By the time we met again in July, I had been been able to produce a sample table of contents with copies of 1985 essays that seemed to me precisely the sort the collection I had in mind would include. (I still have a list in note form that I consulted in writing this account and I’m surprised to see now how many of these model essays made it into the first book). Cork and Katrina liked the samples and were satisfied that enough essays were published by a sufficient number of periodicals to warrant a book. But there was a wrinkle I hadn’t expected. I knew all along that Ticknor & Fields was an imprint of Houghton Mifflin but it never occurred to me that Houghton also published The Best American Short Stories. I had been thinking only of O’Henry. Cork thought the essay series would work best if published in tandem with the stories. The stories, of course, were selected each year by a distinguished writer of fiction who served as guest editor. I hadn’t thought of working with a guest editor; I assumed once a series got started I would make the final selections.

Before we went ahead, I needed to assure myself that I was comfortable modeling the essay series after the stories, and working with a guest editor. I batted the idea around with Helene, who knew the publishing world much better than I did and who assured me that aligning a new annual series with an established series could only help my risky project and that working with a distinguished guest editor each year would be immensely enjoyable and keep the perspective of each volume fresh. I saw her point; and I also realized that I had few options since only one publisher so far had shown any interest in the series.

And there was one more hurdle. Wasn’t there a better word than essays? I could tell the E-word had from the beginning made Cork nervous. Yet this word, to me, was what the entire project was all about. It had to be Essays, I stiffly maintained, while voicing some alternatives: The Best American Articles, The Best American Nonfiction, The Best American Pieces, The Best American Thumb-Sucking! The whole point of the series, I argued, was to show that the essay as a literary form was alive and well. The purpose of the series would be to showcase and celebrate the genre. Ultimately, they agreed: Essays it would be. Because of the anxiety I sensed about the book’s chances of success, I also asked for a two-year publishing commitment so the series wouldn’t be abandoned as a result of disappointing first-year sales. They agreed to that also.

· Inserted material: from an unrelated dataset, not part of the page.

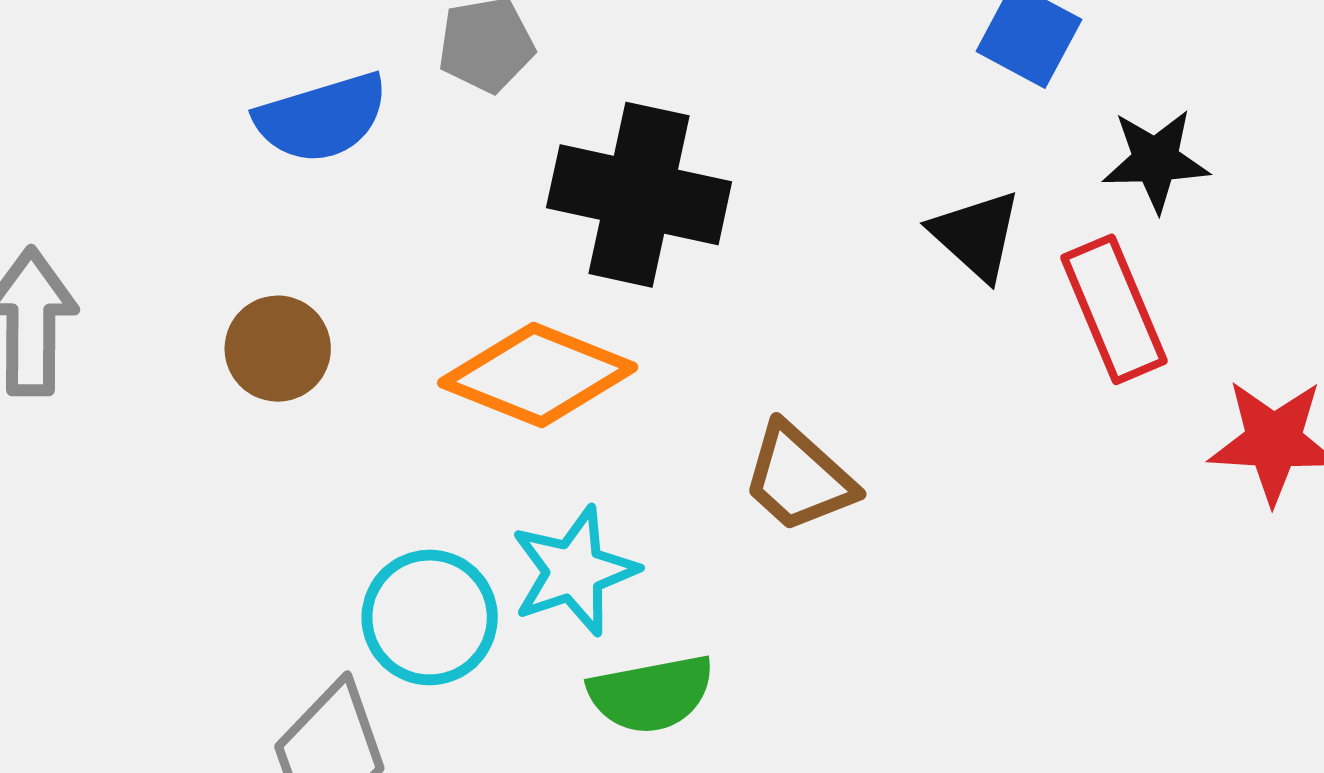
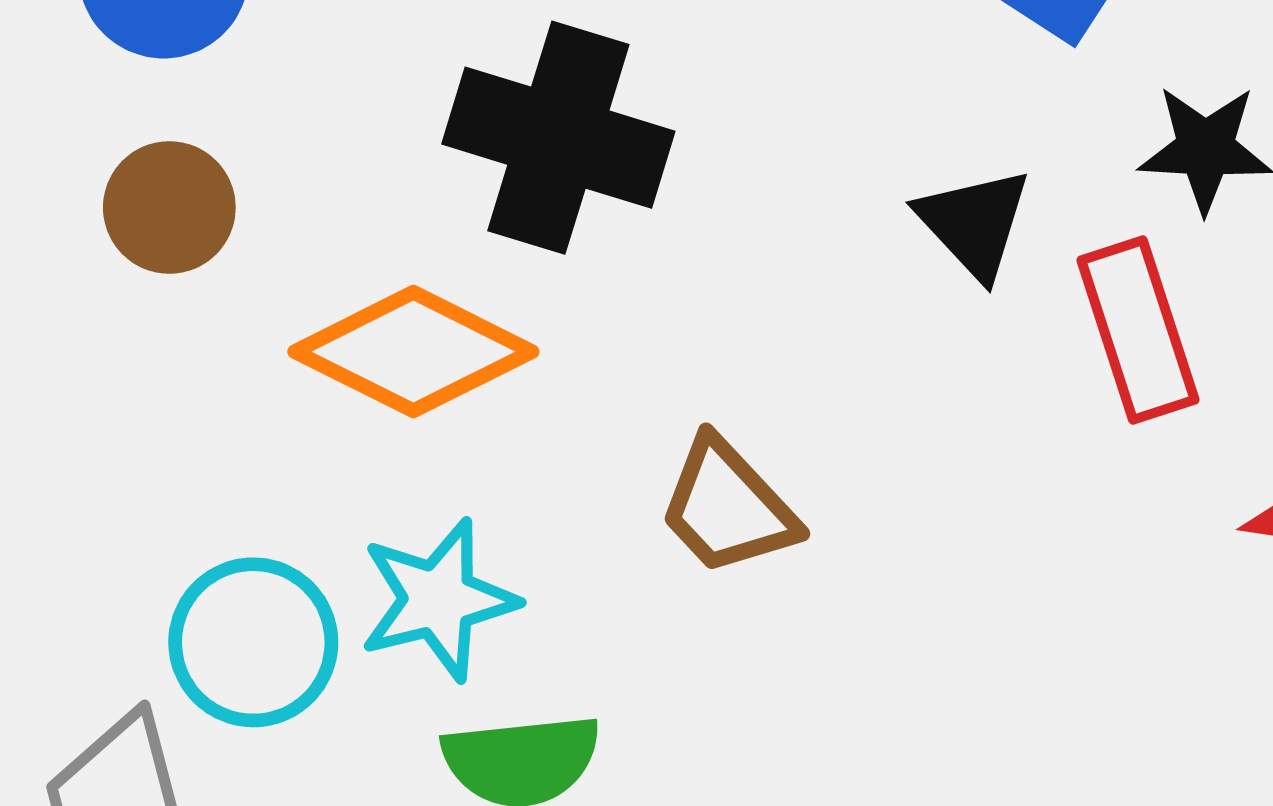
brown circle: (278, 349) -> (169, 207), moved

Yet were essays truly very much alive? Was the anxiety of my editors reasonable? I was operating on a gut instinct but had no sales figures, bookstore feedback, or any solid information to allow me to be sure. Then in November I saw an essay by Phillip Lopate (who I didn’t know) that appeared on the front page of the New York Times Book Review titled “The Essay Lives—in Disguise” (November 18, 1984). Lopate’s essay began by acknowledging that when it comes to essays nobody “much cares.” “Commercially,” he adds, “essay volumes rank even lower than poetry.” His own collection of personal essays, Bachelorhood, well received critically, had been “less welcomed by booksellers, who had trouble figuring what niche or category to put it in.” These were discouraging words to someone about to introduce an annual series of books dedicated to essays. I hoped my editors weren’t reading the Times book review at the same time I was and saying to themselves, “Oh, no!” But, despite his accurate remarks about the current status of the essay in the literary marketplace, his essay—with its lovely tribute to Montaigne and succinct coverage of the genre’s history—was for me a bracing reinforcement of what I wanted to do. Exactly, I thought, when I finished his essay: the time is ripe.

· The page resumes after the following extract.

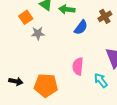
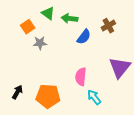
cyan arrow: (101, 80) -> (94, 97), moved
black arrow: (16, 81) -> (17, 92), turned -72

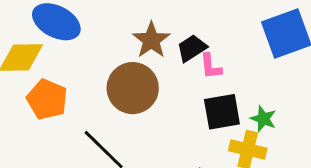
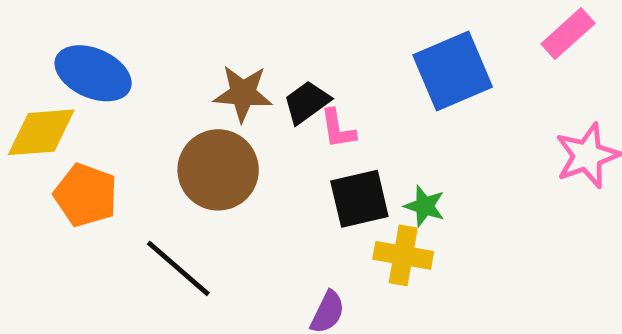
brown star: (151, 40) -> (243, 93), turned -30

Now what remained was to select a guest editor for the inaugural volume, which was scheduled for the early fall of 1986. A manuscript would need to be submitted in April, May at the latest. There wasn’t much time. We all thought the first guest editor should be a prominent figure in the literary world, someone whose name would unequivocally signal the literary nature of the series. We also hoped to enlist someone who had popular appeal. By November, Katrina had been politely turned down by Russell Baker, John Updike, and Calvin Trillin. Next on the list was Gore Vidal, who had published a monumental essay collection a few years earlier. Vidal, who resided in Rome, couldn’t take it on but suggested Elizabeth Hardwick, who also happened to be on our short list. She accepted and my notes indicate that we first spoke about the project by phone on December 14. A manuscript would need to be turned in within four to five months.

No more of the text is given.